…and a happy new year!

Ohjeeee, nun sind die entspannten Tage bald vorbei.
Ja, ihr habe es richtig gelesen. Ich hatte recht entspannte Feiertage.
Es ist doch jeder selbst dafür verantwortlich, wie er oder sie die Tage Ende Dezember und Anfang Januar gestaltet.
Ob ihr nun im selbst produzierten Stress untergeht oder euch der kleinen Dinge besinnt und entspannt bleibt.

Also ich habe mich in diesem Jahr nicht dem allgemeinen "ich gestalte mir ein perfektes Weihnachtsfest"-Druck gebeugt.
Mit meinem wuindervollen Sohn Simeon war ich erste wenige Tage vor dem 24.12. einen Weihnachtsbaum schlagen, der dann irgendwie reichlich groß ausgefallen war. Das war schon ordentlich Arbeit, den ins Wohnzimmer zu bekommen. Zudem stellten wir dann mit Entsetzen fest, dass die vorrätige Weihnachtsbaumdekoration nicht ausreichte und so mussten wir nachkaufen. Auch eine neue Erfahrung 😉 Aber der Baum war in diesem Jahr besonders schön 😀

Die Feiertage selbst habe wir entspannt verbracht.

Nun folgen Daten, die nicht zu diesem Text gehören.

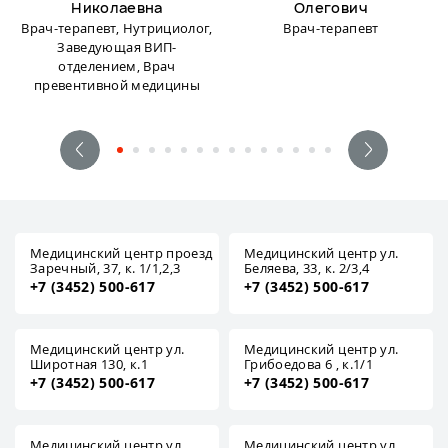
Николаевна
Олегович
Врач-терапевт, Нутрициолог,
Врач-терапевт
Заведующая ВИП-
отделением, Врач
превентивной медицины
Медицинский центр проезд
Медицинский центр ул.
Заречный, 37, к. 1/1,2,3
Беляева, 33, к. 2/3,4
+7 (3452) 500-617
+7 (3452) 500-617
Медицинский центр ул.
Медицинский центр ул.
Широтная 130, к.1
Грибоедова 6 , к.1/1
+7 (3452) 500-617
+7 (3452) 500-617
Медицинский центр ул.
Медицинский центр ул.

Heilig Abend waren wir in Berlin bei meiner Tante, die uns wunderbaren Hasenbraten bescherte und sich rieseig über Simeons Besuch freute.
Der Rest war eigentlich Relaxing...

Silvester... auch da... entspannt...
Beisammensein mit den Nachbarn, lecker Futter und eine Husky-Hündin, die es toll fand, den Böllern und raketen hinterher zu flitzen... Ich musste sie öfters bremsen 😀

So, wie das alte Jahr aufhörte, soll das neue nun beginnen... OK, nicht ganz. Seit dem 01.01. habe ich mal wieder damit begonnen, die Erfolgsgeschichte von einst wieder aufzunehmen. "Low Carb"... also ich sage mal 10 kg weniger wären schon irgendwie cool. Schließlich fühle ich mich selbst nicht sonderlich wohl im Pummelkleid und die Damenwelt will auch nicht mit Winni Puh ausgehen 😀

Also, neues Jahr, neues Glück...
Die Firma läuft ganz gut, die Band braucht wiedr mal etwas mehr Promotion und ich bin unglaublich glücklich, Zeit mit Simeon zu verbringen. Da gibt es auch ein neues "Projekt". Das Wechselmodel.... Klar, dazu gibt es differenzierte Meinungen, aber es ist sein recht, die gleiche Zeit bei mir sein zu dürfen, wie bei seiner Mutter und ich denke, es ist in jedem Fall ein Zugewinn für Simeon, wenn er aus zwei Welten lernen kann. Leider will die Kindesmutter das gar nicht und hat bereits angekündigt, dass ich dies betreffend Post von Ihrer Anwältin bekomme. OK, dann wird es erneut darauf hinaus laufen, dass die Richterin mit verhandeln muss. Ich finde es ausgesprochen traurig, aber alles was an mehr Umgang ausgerichtet ist, stößt auf so gar keine Gegenliebe bei der Kindesmutter. Wir werden sehen...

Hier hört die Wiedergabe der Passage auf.